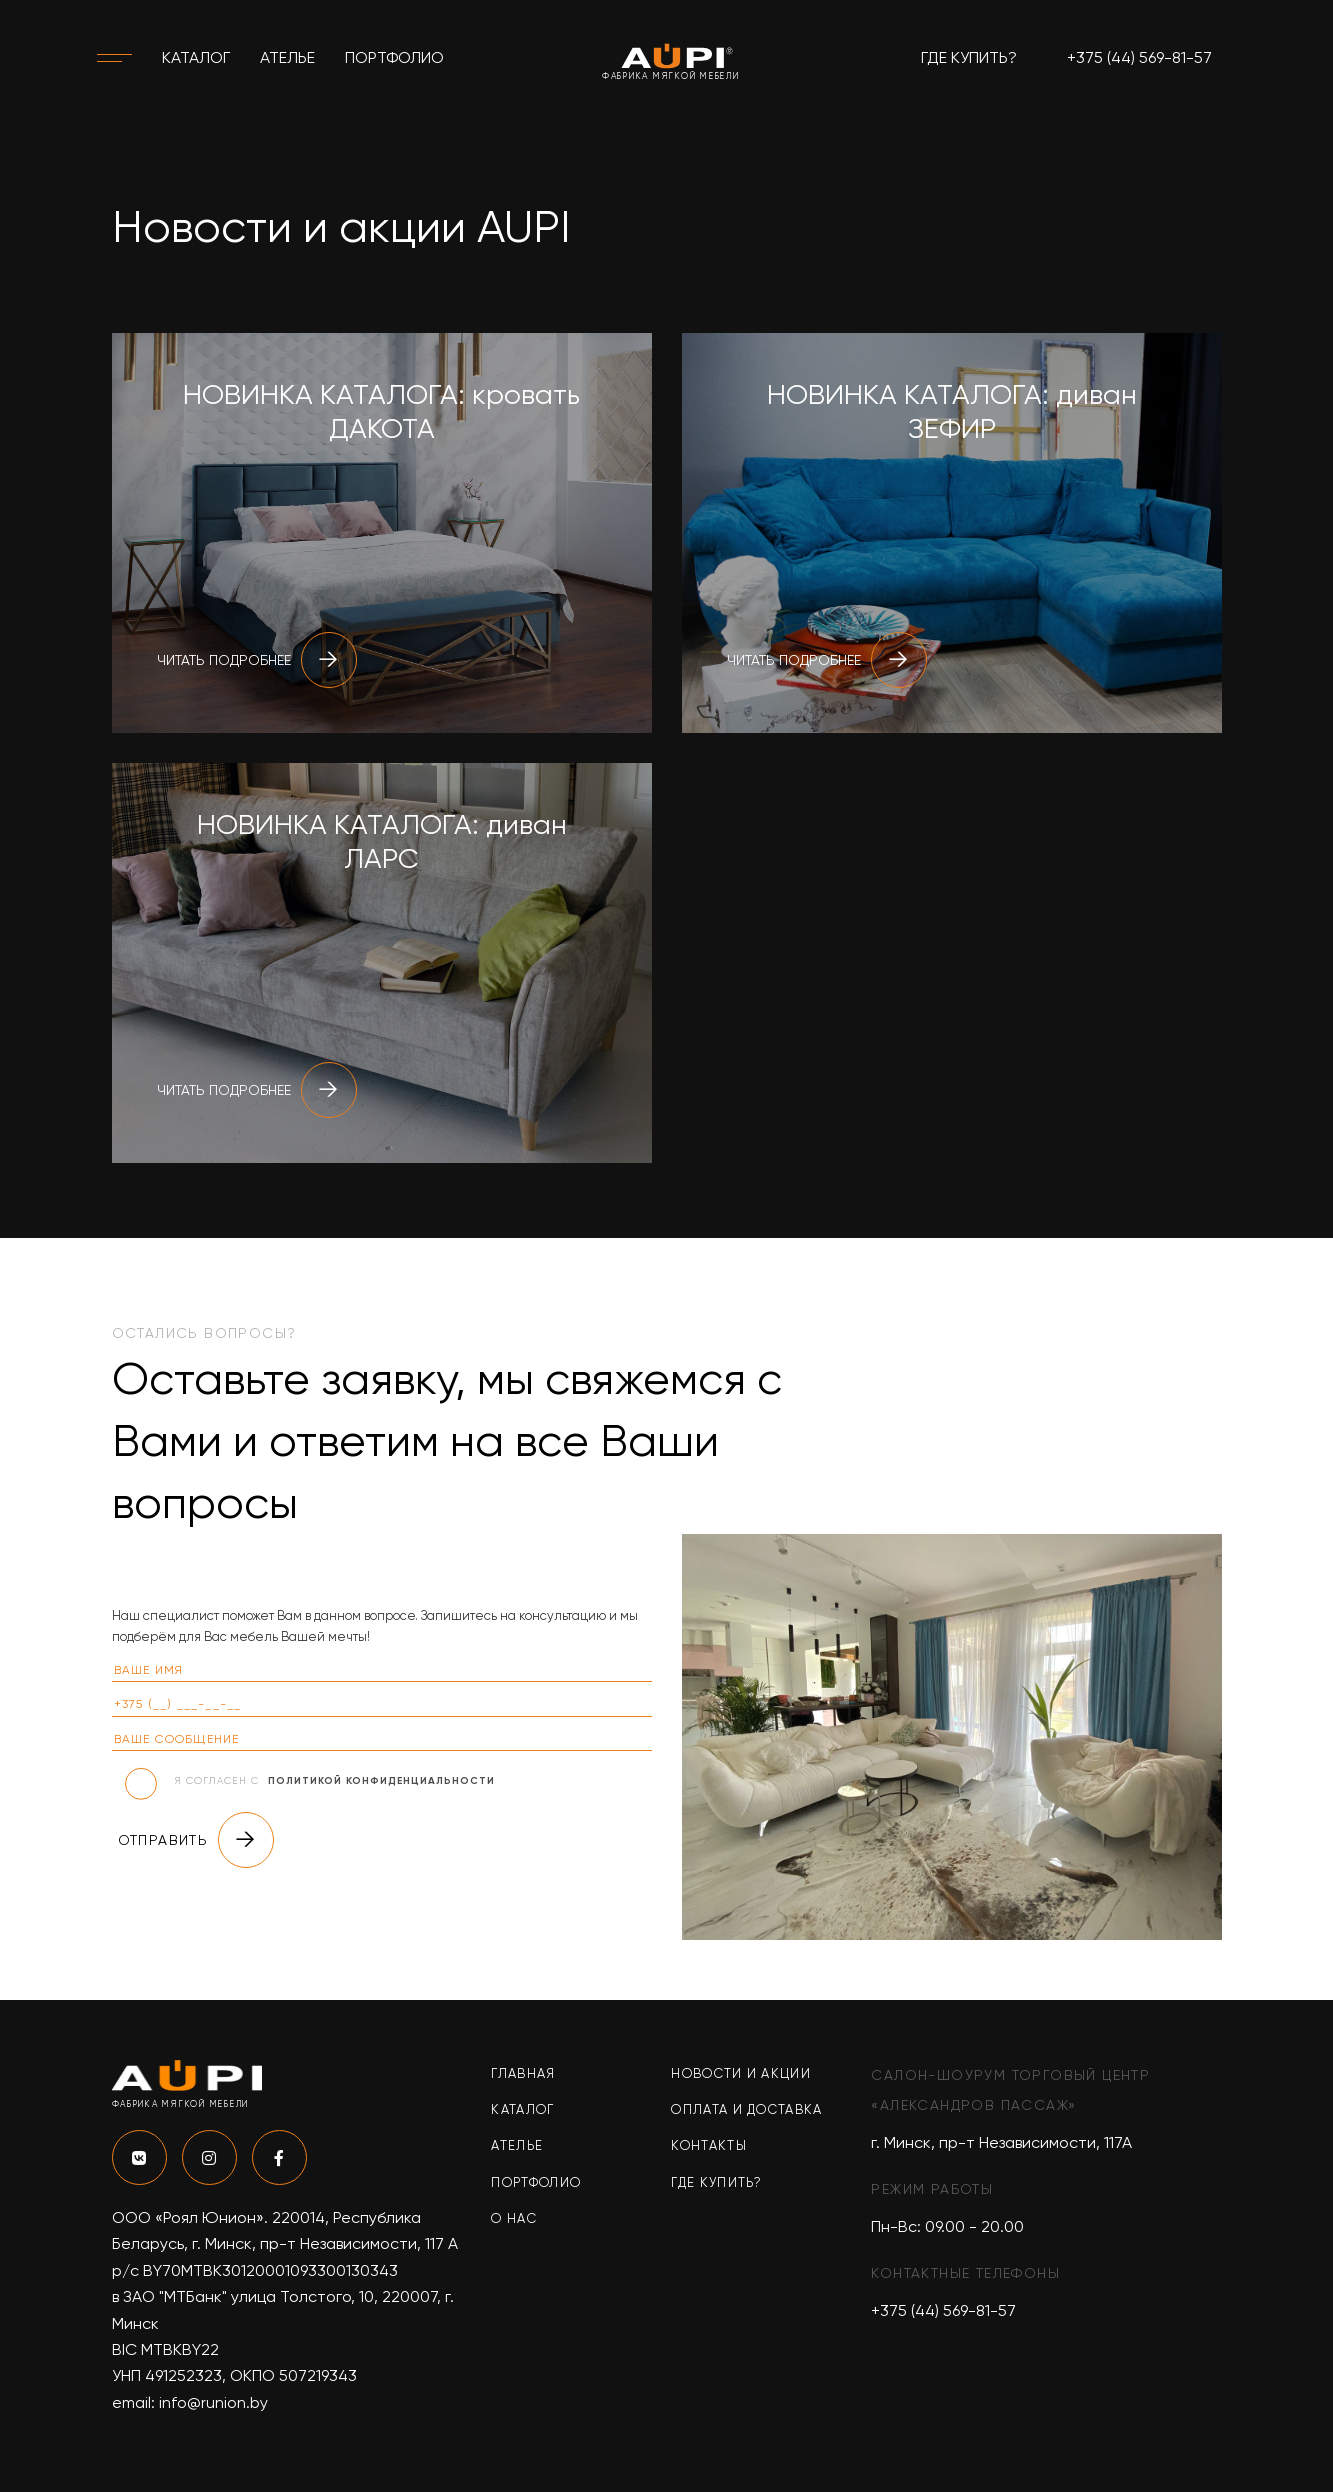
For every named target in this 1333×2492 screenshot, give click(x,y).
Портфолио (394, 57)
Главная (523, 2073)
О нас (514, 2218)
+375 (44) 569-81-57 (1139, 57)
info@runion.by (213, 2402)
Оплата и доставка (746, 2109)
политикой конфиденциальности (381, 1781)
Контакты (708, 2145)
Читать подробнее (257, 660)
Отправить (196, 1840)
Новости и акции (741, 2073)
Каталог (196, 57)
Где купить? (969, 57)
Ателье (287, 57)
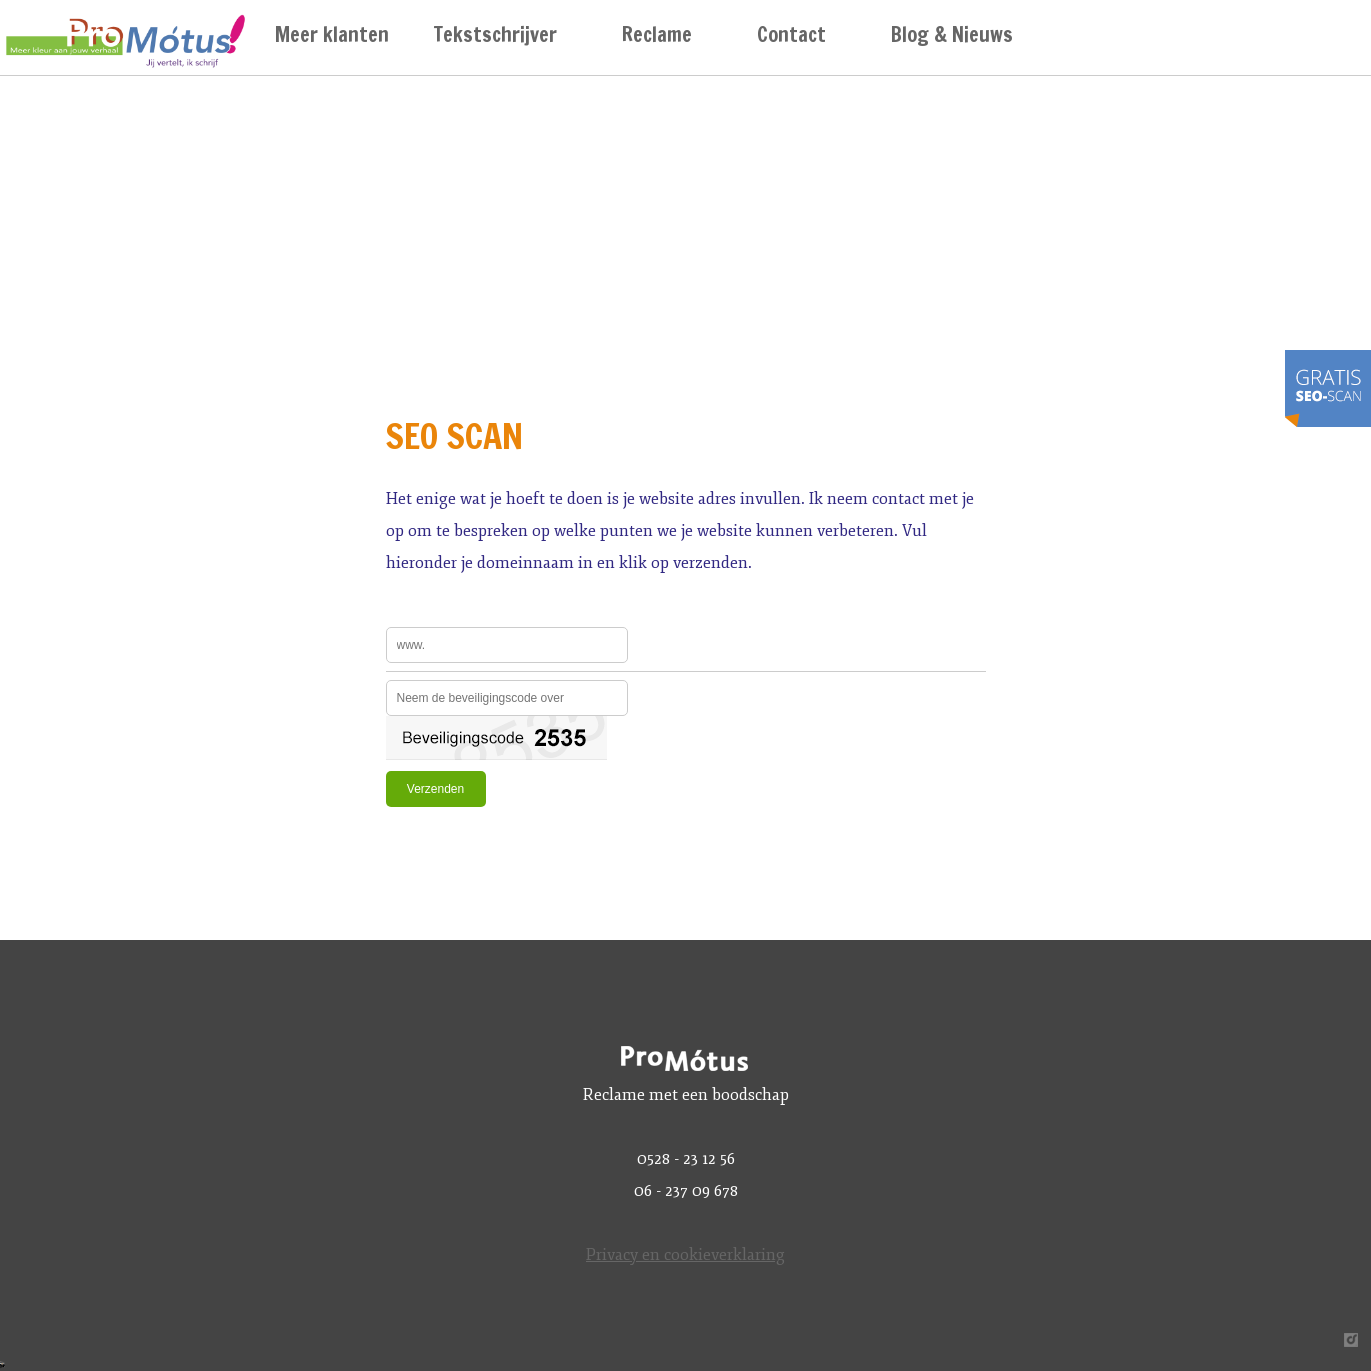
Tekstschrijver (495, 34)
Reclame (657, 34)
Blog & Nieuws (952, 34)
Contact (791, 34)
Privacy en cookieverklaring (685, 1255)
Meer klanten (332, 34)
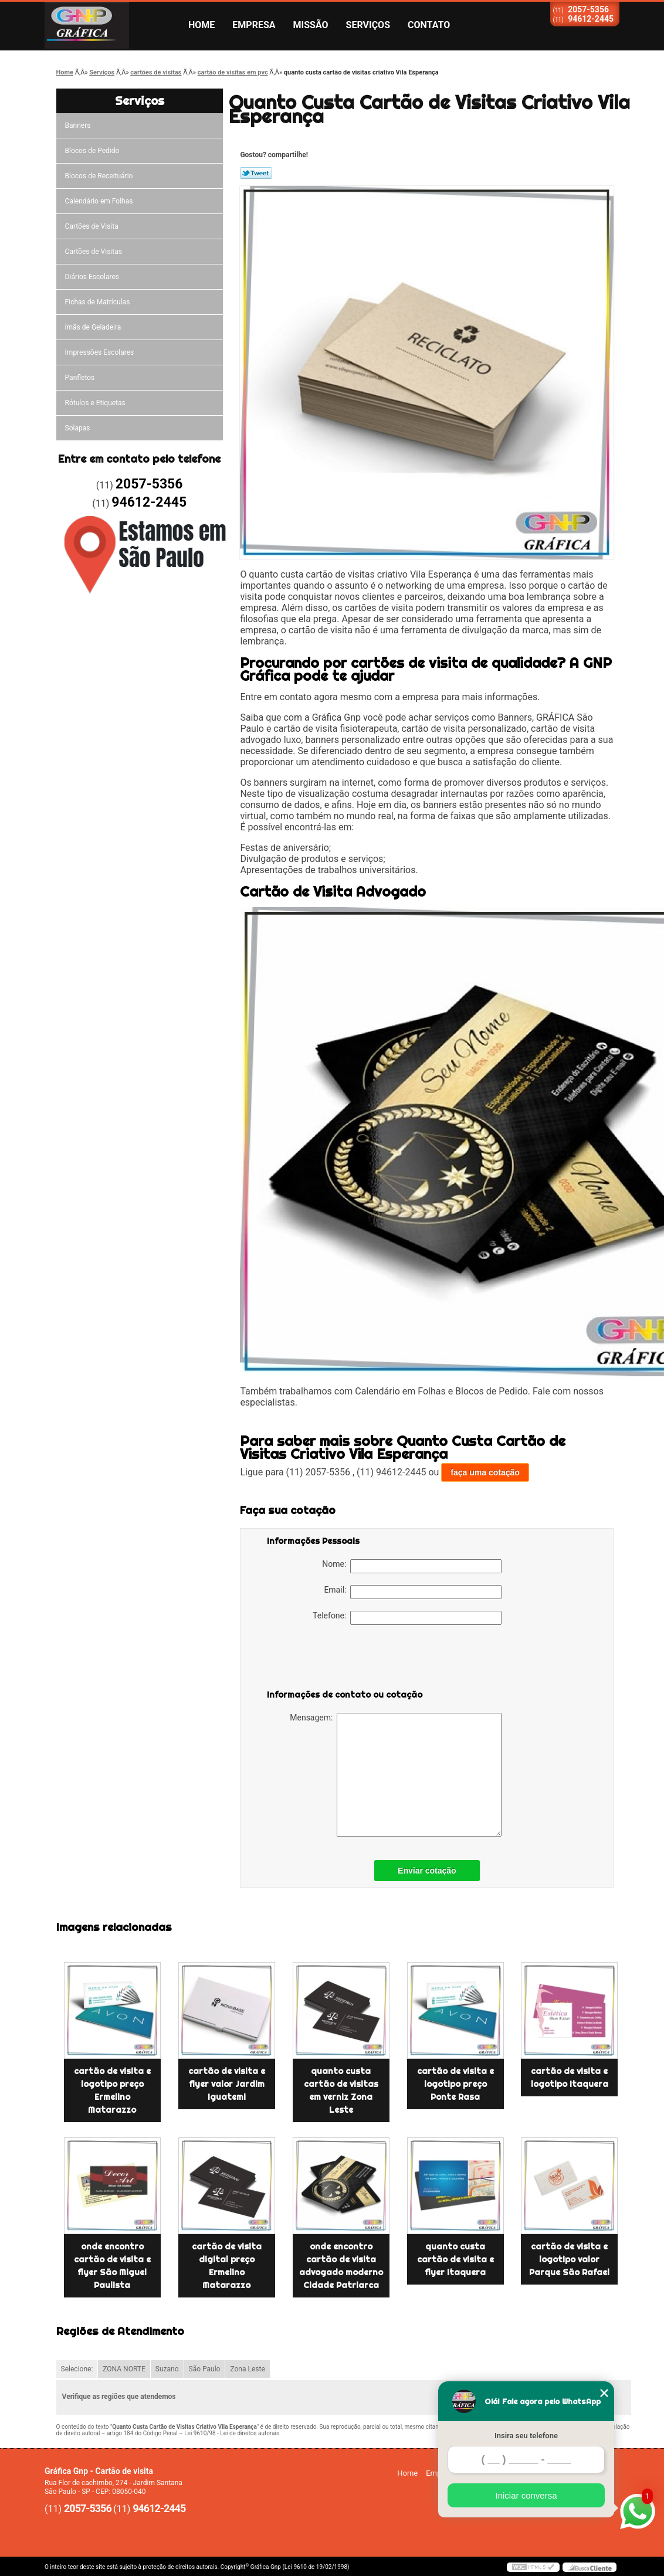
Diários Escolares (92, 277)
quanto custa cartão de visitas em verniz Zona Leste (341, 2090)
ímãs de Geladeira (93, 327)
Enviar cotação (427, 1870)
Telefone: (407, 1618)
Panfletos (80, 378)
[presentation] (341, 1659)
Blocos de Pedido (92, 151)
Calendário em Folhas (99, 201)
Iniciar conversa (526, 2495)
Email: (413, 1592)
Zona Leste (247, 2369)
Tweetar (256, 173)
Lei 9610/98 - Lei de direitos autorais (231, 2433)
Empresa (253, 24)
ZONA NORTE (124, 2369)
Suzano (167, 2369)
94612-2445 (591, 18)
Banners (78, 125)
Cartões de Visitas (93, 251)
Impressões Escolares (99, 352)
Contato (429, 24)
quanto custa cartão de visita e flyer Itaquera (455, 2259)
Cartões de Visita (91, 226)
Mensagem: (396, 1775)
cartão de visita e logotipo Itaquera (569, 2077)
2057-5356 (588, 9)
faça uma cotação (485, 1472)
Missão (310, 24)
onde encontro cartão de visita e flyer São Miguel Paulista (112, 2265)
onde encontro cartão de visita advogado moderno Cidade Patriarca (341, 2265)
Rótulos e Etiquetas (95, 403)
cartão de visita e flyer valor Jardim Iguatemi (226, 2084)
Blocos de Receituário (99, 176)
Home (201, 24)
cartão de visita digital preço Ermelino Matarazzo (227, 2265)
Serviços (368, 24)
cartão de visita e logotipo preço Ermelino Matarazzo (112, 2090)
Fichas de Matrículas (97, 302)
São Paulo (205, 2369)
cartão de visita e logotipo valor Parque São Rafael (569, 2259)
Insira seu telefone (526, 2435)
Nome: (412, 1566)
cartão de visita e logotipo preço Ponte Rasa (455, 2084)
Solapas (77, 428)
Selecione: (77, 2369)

##########

◆ Work order
Within the listing above, filter for lines holding the string "logotipo" and copy each one.

◆ Solved problem
cartão de visita e logotipo Itaquera (569, 2077)
cartão de visita e logotipo preço Ermelino Matarazzo (112, 2090)
cartão de visita e logotipo valor Parque São Rafael (569, 2259)
cartão de visita e logotipo preço Ponte Rasa (455, 2084)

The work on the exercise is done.